Support was provided, in collaboration with WHO headquarters and international nongovernmental organizations, to countries undergoing humanitarian crises in mental health and psychosocial support in emergencies, through strengthening the technical capacities of the country offices, as well as direct support. The Arabic version of a training package for psychological first aid was published, and a psychosocial intervention package to be delivered through non-specialized health workers in emergencies is being field-tested.

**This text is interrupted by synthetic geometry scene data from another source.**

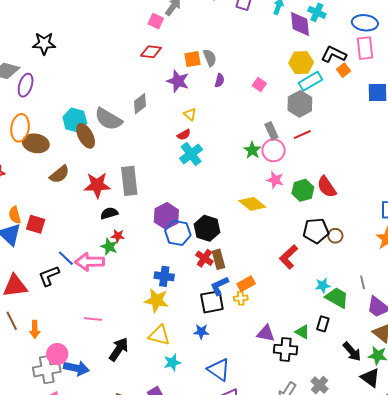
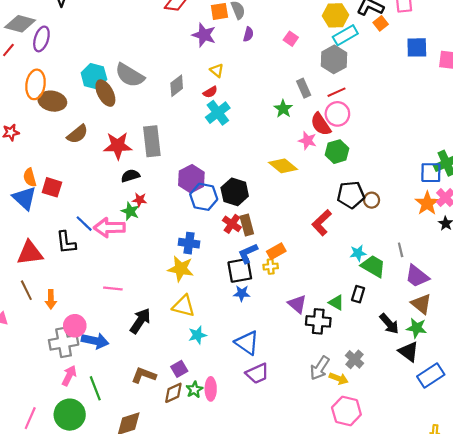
gray diamond: (140, 104) -> (177, 86), moved
pink circle: (274, 150) -> (337, 114), moved
red semicircle: (327, 187) -> (321, 124), moved
black L-shape: (49, 276) -> (66, 242), turned -75
blue star: (201, 332) -> (242, 293), moved
purple triangle: (266, 333) -> (297, 304), turned 30

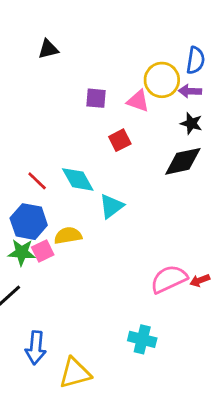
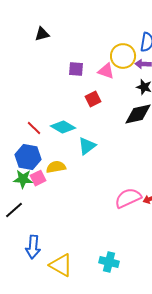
cyan diamond: (78, 179) -> (63, 127), turned -30
cyan cross: (142, 339) -> (109, 262), moved
yellow triangle: (75, 373) -> (61, 265), turned 45

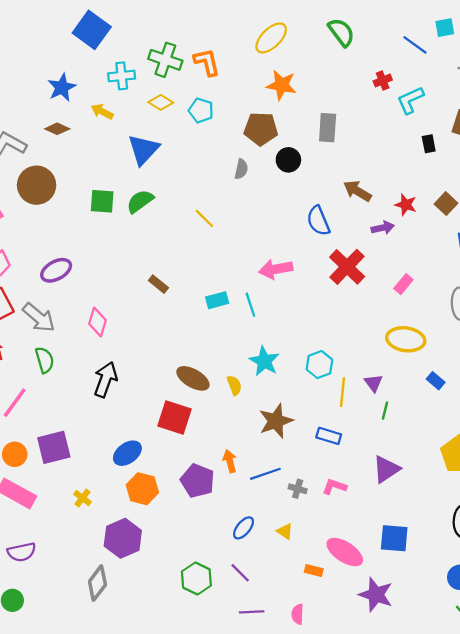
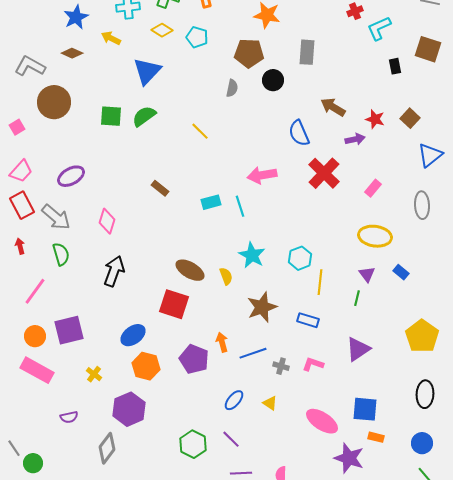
purple triangle: (374, 383) -> (367, 274), moved
purple semicircle: (22, 552) -> (69, 417), moved, size x0.7
orange rectangle: (314, 570) -> (376, 437), moved

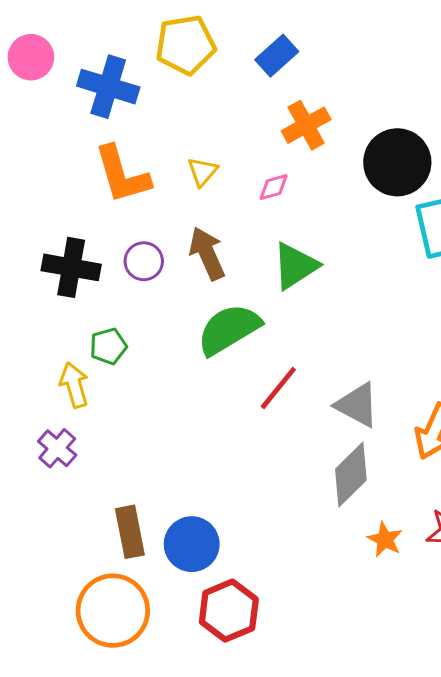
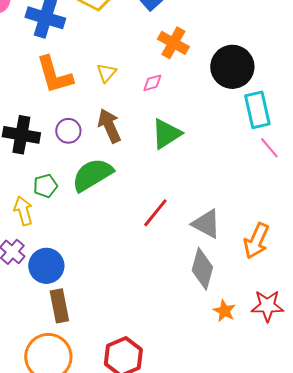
orange cross: (306, 125) -> (173, 43), turned -32
green semicircle: (229, 329) -> (92, 175), moved
gray diamond: (351, 475) -> (202, 269), turned -30
blue circle: (192, 544) -> (46, 266), moved

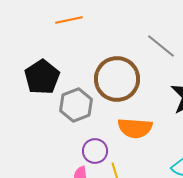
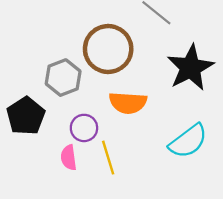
black pentagon: (42, 77) -> (26, 116), moved

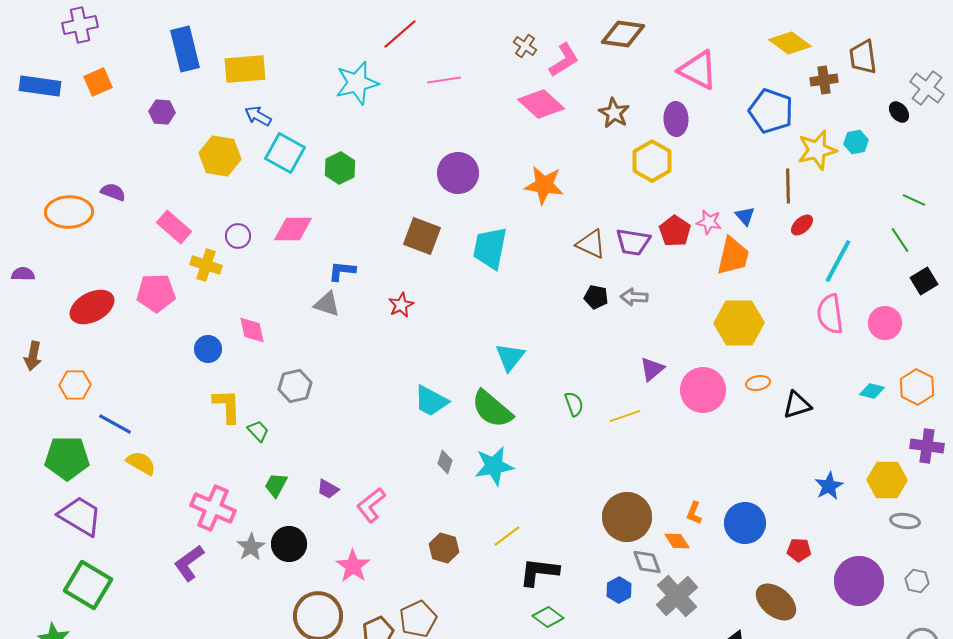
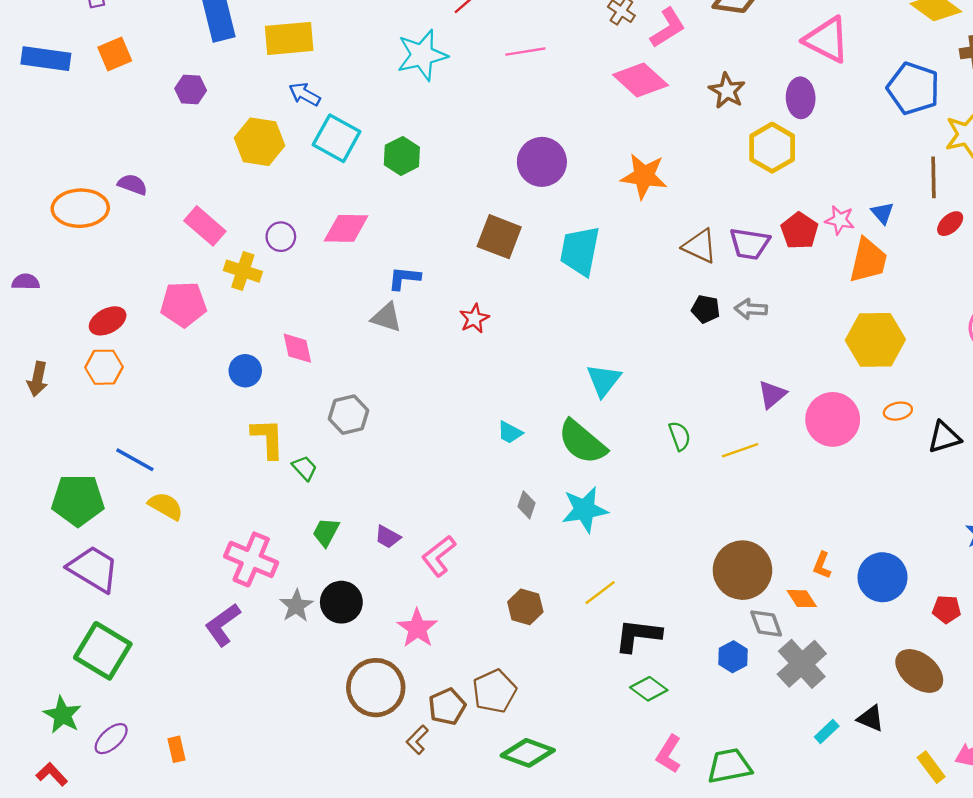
red ellipse: (92, 307) -> (108, 321), size x0.7
orange hexagon: (75, 385) -> (104, 367), moved
cyan trapezoid: (431, 401) -> (510, 432), size x0.6

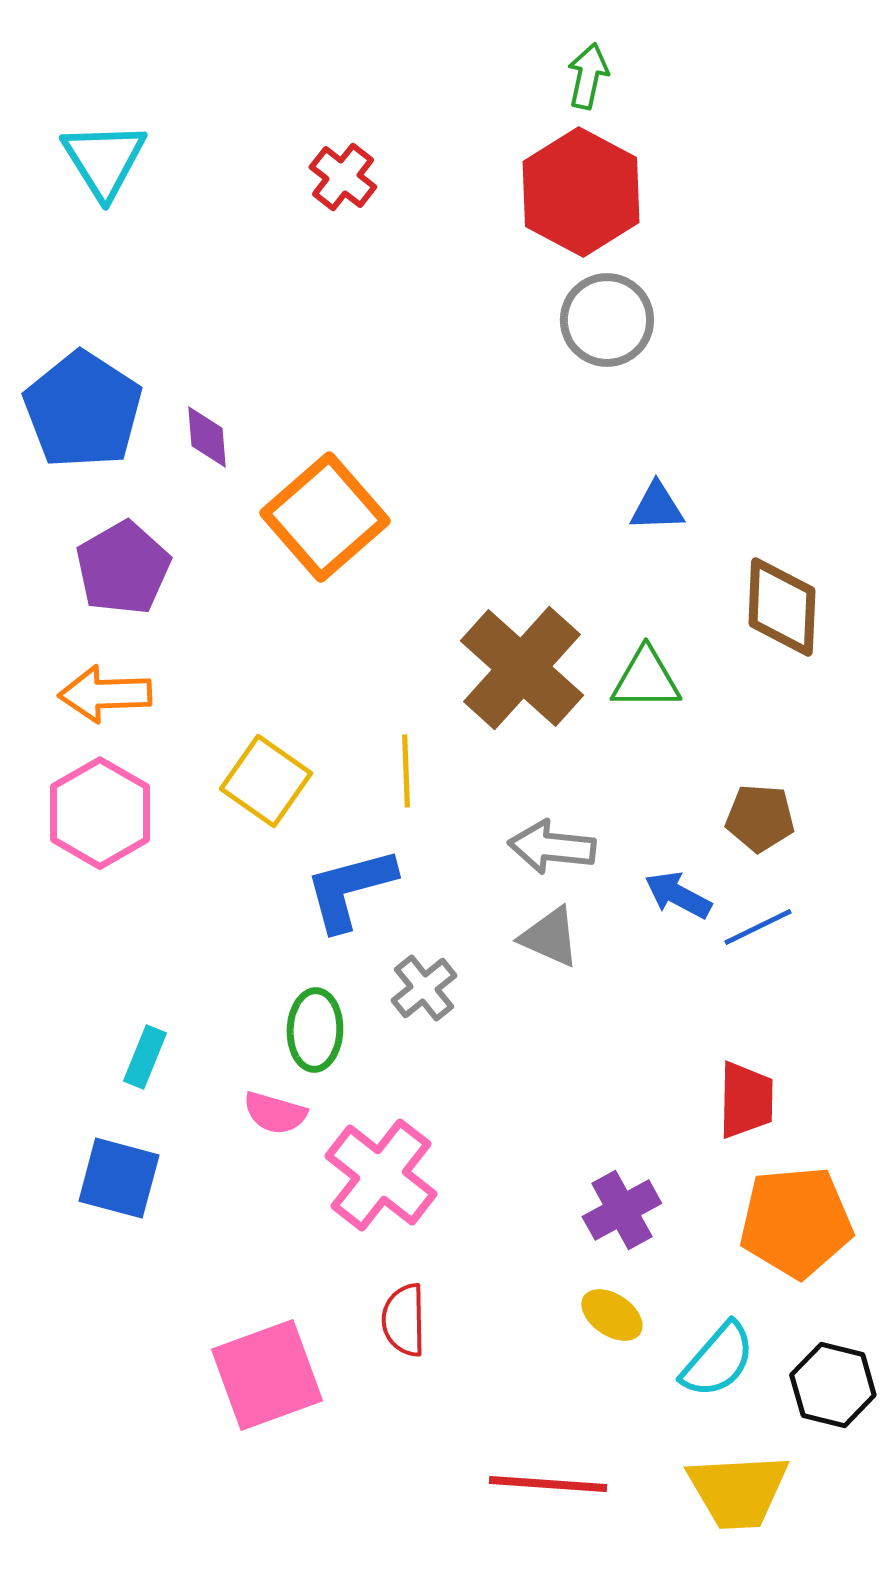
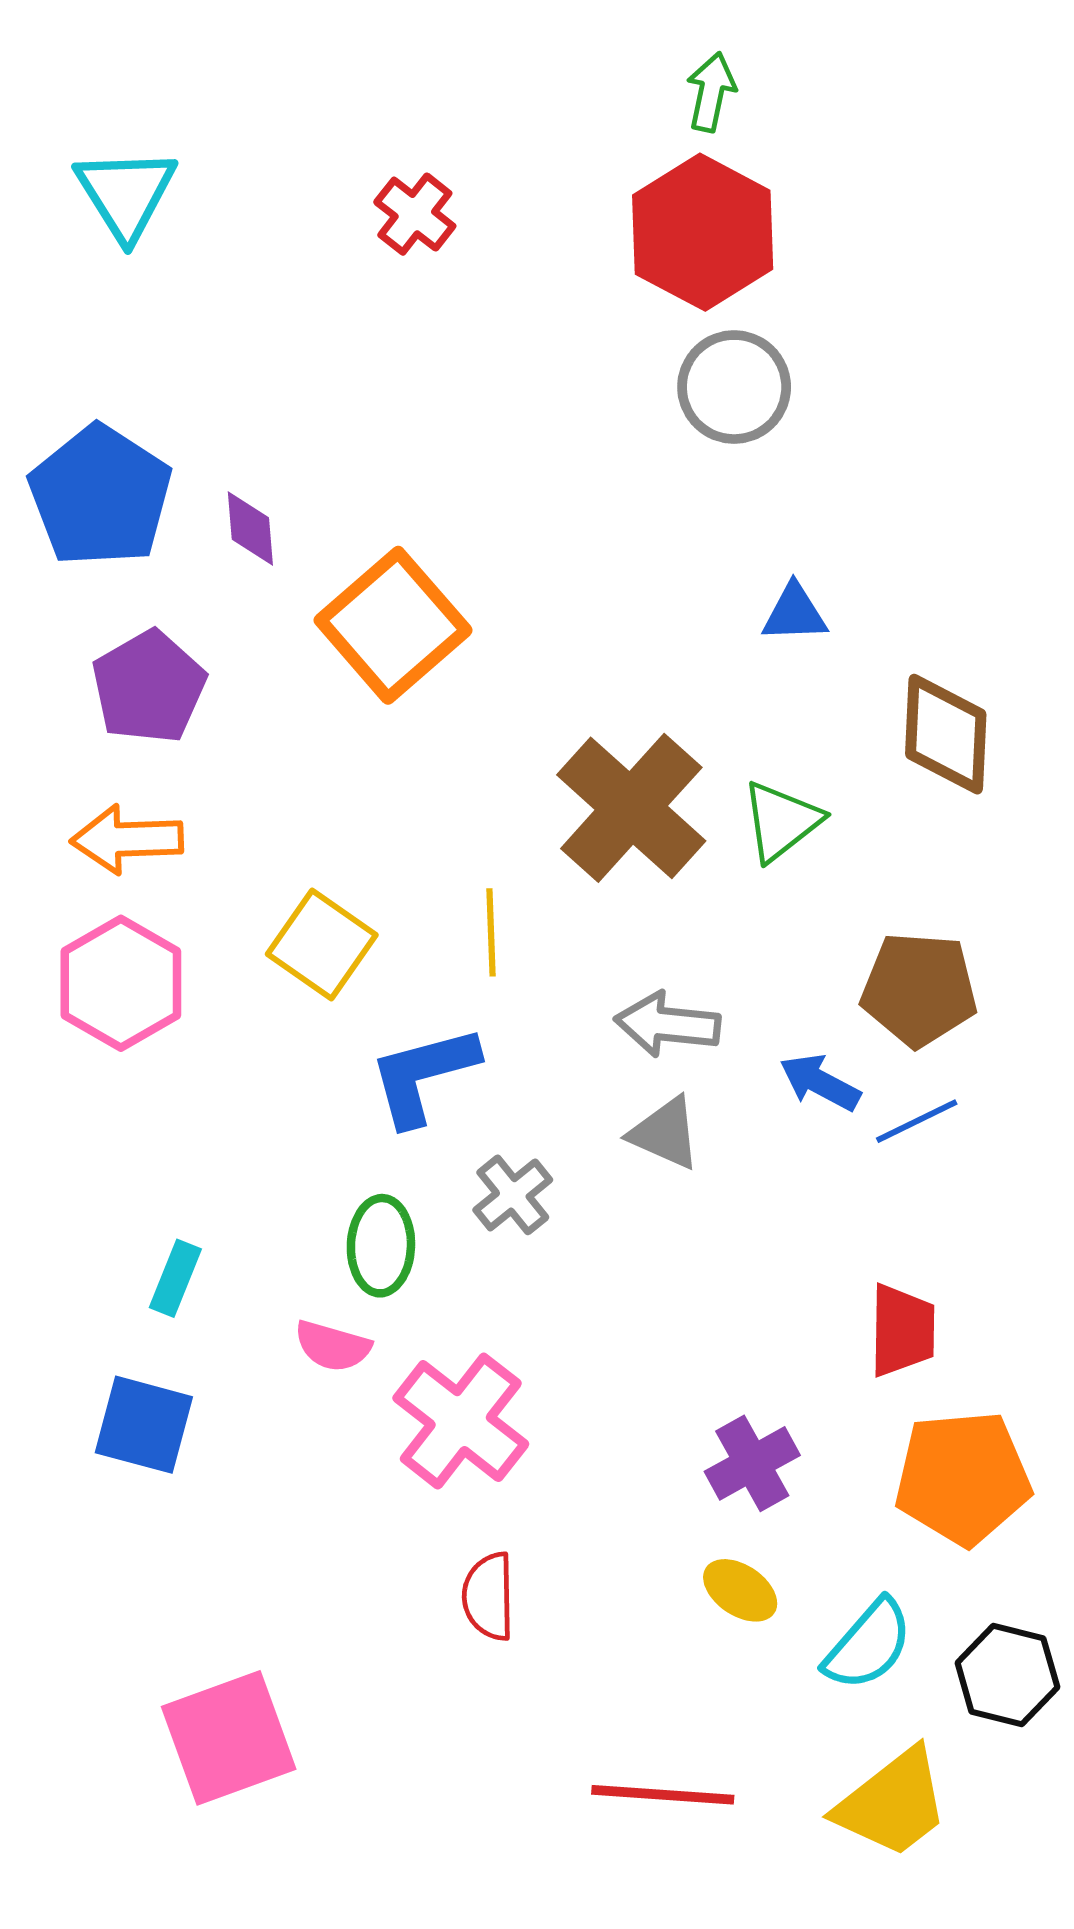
green triangle: (646, 679) -> (781, 821), turned -38
brown pentagon: (760, 818) -> (919, 989), size x1.4
pink square: (267, 1375) -> (229, 1738), moved
yellow trapezoid: (738, 1491) -> (893, 1803), turned -35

In the area of prevention, the Arabic version of the global report on suicide was published and launched in 2014. An assessment of resources and capacities available for diagnosis and management of autism spectrum disorders was conducted in collaboration with the Italian Public health Institute and the organization Autism Speaks. A training package on mental health for schools was finalized and is in the process of piloting in selected countries, while life skills education materials and parenting skills training materials for autism spectrum disorders are also being finalized.

Guidance was published on setting up systems for suicide registration and substance use treatment information. A core set of quality indicators for mental health care in primary health care was developed, as part of a regional initiative on primary health care quality measures.

WHO will strengthen its linkages and collaboration with regional and global partners to implement the provisions of the regional framework for action in the Region and operationalize the provisions of the global action plan 2013–2020. It will enhance its ability to provide support to countries for reviewing and developing national policies and strategies in line with the global action plan and focus on enhancing the specialist and non-specialist workforce for the integrated delivery of quality mental health care. It will also lead the development of a mental health literacy package and campaign to combat the stigma attached to mental health and substance abuse. It will continue to support countries to scale up mental health and psychosocial support in emergencies and will also promote mental health through school mental health, suicide prevention and mental health literacy programmes.